What is an Activation Function in a Neural Network?
This article is conceptual only, and only covers how to understand the very basics of what an Activation function is.
This article is fantastic and was my starting point for the content of this post. It’s much more detailed and is good for people who already have some fundamental understanding.
My goal is to put things into a context where I can better understand them as a person coming from a weaker mathematics background.
What Does an Activation Function Do?
Let’s imagine two pipes meant to carry fluid from place to place. We want the contents of pipe A to empty into pipe B, and we need to make a junction so that this fluid can travel between the pipes.
But there is a catch. We want the fluid coming into pipe B to be in a state where it best fits the type of fluid that pipe B should carry so that the fluid is in the ‘best state’ possible when it exits the system.
The Activation Function in this analogy would be the junction, and it would change the state of the fluid so it’s more useful to the larger system.
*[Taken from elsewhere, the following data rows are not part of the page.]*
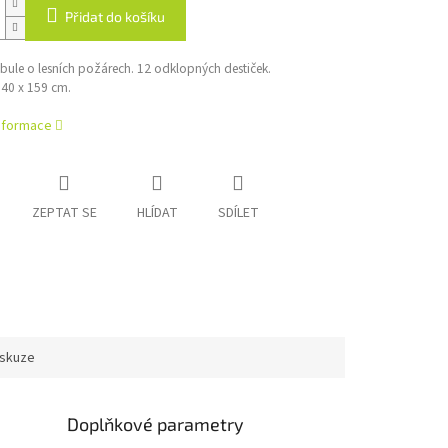
Přidat do košíku
bule o lesních požárech. 12 odklopných destiček.
40 x 159 cm.
informace
ZEPTAT SE
HLÍDAT
SDÍLET
iskuze
Doplňkové parametry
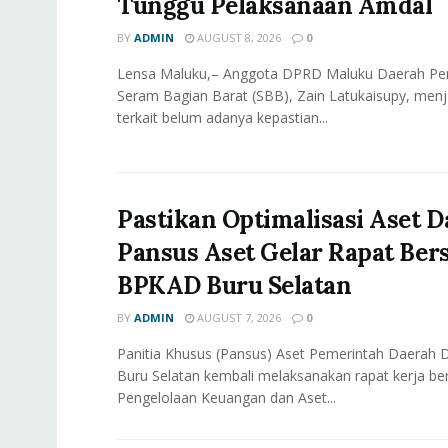
Tunggu Pelaksanaan Amdal
BY
ADMIN
AUGUST 8, 2026
0
Lensa Maluku,– Anggota DPRD Maluku Daerah Pemi
Seram Bagian Barat (SBB), Zain Latukaisupy, men
terkait belum adanya kepastian...
Pastikan Optimalisasi Aset D
Pansus Aset Gelar Rapat Be
BPKAD Buru Selatan
BY
ADMIN
AUGUST 7, 2026
0
Panitia Khusus (Pansus) Aset Pemerintah Daerah
Buru Selatan kembali melaksanakan rapat kerja b
Pengelolaan Keuangan dan Aset...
So for this example, we could say it heats or cools it, or maybe it pressurizes or depressurizes it. Whatever it’s set up to do, it does some changes to the values passing through it.
In a previous post where I’m reviewing the tensorflow tutorial, I use a ReLU Activation function. And the maths behind it look like this:
f(x) = max(0, x)
So in our pipes example, the layers of the model are our pipes, and the ReLU activation function is the junction between the pipes that mutates values passing through it for purposes that are specific to that model. Could be normalization, could be simulating real-world behaviors.
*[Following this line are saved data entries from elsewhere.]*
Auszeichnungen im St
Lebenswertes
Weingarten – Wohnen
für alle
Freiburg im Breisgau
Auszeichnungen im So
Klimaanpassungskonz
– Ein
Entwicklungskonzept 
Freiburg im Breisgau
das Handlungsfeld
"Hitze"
The end goal of it is to make the model as valuable to the purpose it serves, as possible, by mutating values as they pass between nodes or layers.
Why is this useful?
The primary reason to use activation functions appears to be the ability to create non-linear data. It seems that being able to introduce a higher level of chaos into the model is a key ingredient in making the system more capable of doing the tasks it is frequently given.
I don’t have a lot to add here because I’m inexperienced, and I don’t have a good understanding of what can be done to make data flow appear more like reality.
How to Choose an Activation Function?
Now that we understand what it’s supposed to do, and a kind of vague reason to use them, how do we decide on which function to use?
I don’t know! This is going to be a separate post on its own. Again I can only defer to this blog from earlier in the post, and the information it contains. I will have to invest more time to understand ways to differentiate use cases for activation functions. It seems that there is a consensus that ReLU is a good place to start, but I can’t even verify that just yet.
I’ll come back and update this post once I learn this.
Conclusion
An activation function is a piece of the ML puzzle that typically goes between layers in the model, and mutates data moving between the layers according to which function is selected. The purpose of doing this is mostly to create non-linear values that make the model better at understanding data that is being generated from real sources. And there are different functions that are better in certain cases, but I haven’t quite learned what those are just yet.